Udacity - Logs Analysis Project
This is a project assigned by Udacity as a part of the Udacity Full Stack Nanodegree program. In this project, our task is to create a reporting tool that prints out reports based on the data in the database. This reporting tool is a Python program using the PostgreSQL database and Vagrant file settings to run a VM server to run the database.
• Python3
• Vagrant
• VirtualBox
1. Install Vagrant and VirtualBox
2.Download or Clone [fullstack-nanodegree-vm](http://https://github.com/udacity/fullstack-nanodegree-vm) repository.
3. Download the data from [here](https://d17h27t6h515a5.cloudfront.net/topher/2016/August/57b5f748_newsdata/newsdata.zip).
4. Unzip this file after downloading it.

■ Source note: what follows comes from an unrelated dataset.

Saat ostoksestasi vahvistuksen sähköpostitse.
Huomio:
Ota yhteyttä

The file inside is called newsdata.sql .
5. Copy the newsdata.sql file and content of this current repository, by either downloading or cloning it from [Here](https://github.com/arbidha/Log_Analysis)

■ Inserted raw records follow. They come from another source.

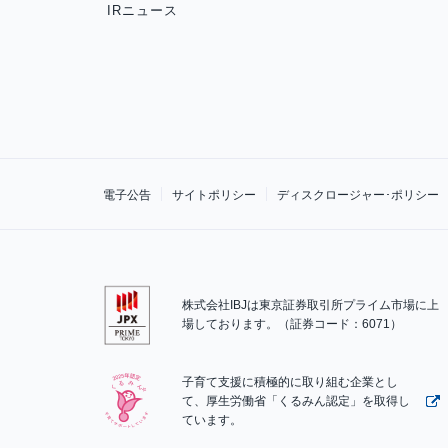
IRニュース
電子公告
サイトポリシー
ディスクロージャー･ポリシー
株式会社IBJは東京証券取引所プライム市場に上
場しております。（証券コード：6071）
子育て支援に積極的に取り組む企業とし
て、厚生労働省「くるみん認定」を取得し
ています。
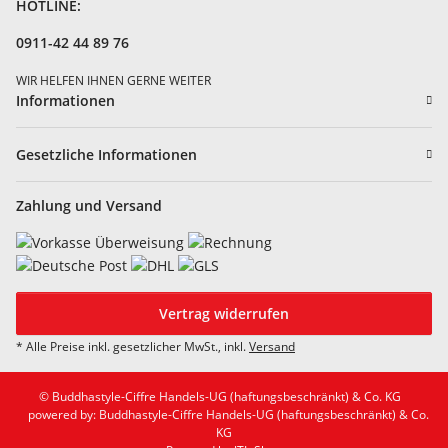
HOTLINE:
0911-42 44 89 76
WIR HELFEN IHNEN GERNE WEITER
Informationen
Gesetzliche Informationen
Zahlung und Versand
Vertrag widerrufen
* Alle Preise inkl. gesetzlicher MwSt., inkl.
Versand
© Buddhastyle-Ciffre Handels-UG (haftungsbeschränkt) & Co. KG
powered by: Buddhastyle-Ciffre Handels-UG (haftungsbeschränkt) & Co.
KG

1. Launch the Vagrant VM inside Vagrant sub-directory in the downloaded fullstack-nanodegree-vm repository using command:
$ vagrant up
2. Then Log into this using command:
$ vagrant ssh
3. Change directory to cd /vagrant and look around with ls.
1. Load the data in local database using the command:
psql -d news -f newsdata.sql
The database includes three tables:
○ The authors table includes information about the authors of articles.

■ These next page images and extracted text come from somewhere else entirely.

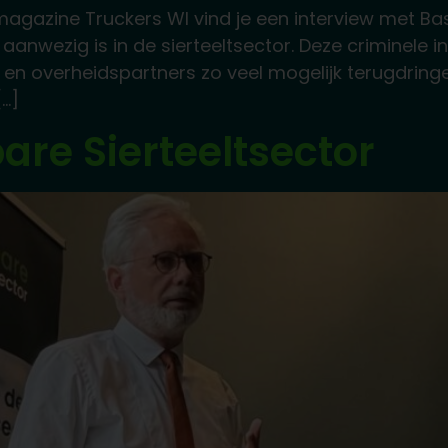
 magazine Truckers Wl vind je een interview met
ie aanwezig is in de sierteeltsector. Deze criminele
n overheidspartners zo veel mogelijk terugdringen
[…]
re Sierteeltsector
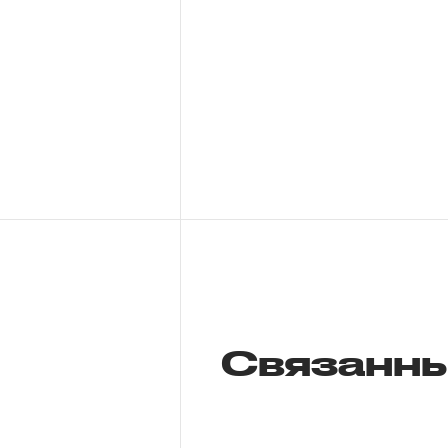
Связанны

○ The articles table includes the articles themselves.
○ The log table includes one entry for each time a user has accessed the site.
2. Use psql -d news to connect to database.
3. Create view popular_article_view using:
CREATE VIEW popular_article_view AS
SELECT title ,count(*) AS views
FROM articles a
JOIN log l
ON a.slug = substring(l.path,10)
GROUP BY 1
order by 2 desc ;
4. Create view error_log_view using:
CREATE VIEW error_log_view AS
SELECT date(time) AS errortime ,round(100.0 * SUM(
CASE log.status WHEN '200 OK'
THEN 0 ELSE 1 END)
/count(log.status),2) AS error_percent
FROM log
GROUP BY date(time)
ORDER BY error_percent DESC;
1. From the vagrant directory inside the virtual machine,run log_analysis.py
$ python log_analysis.py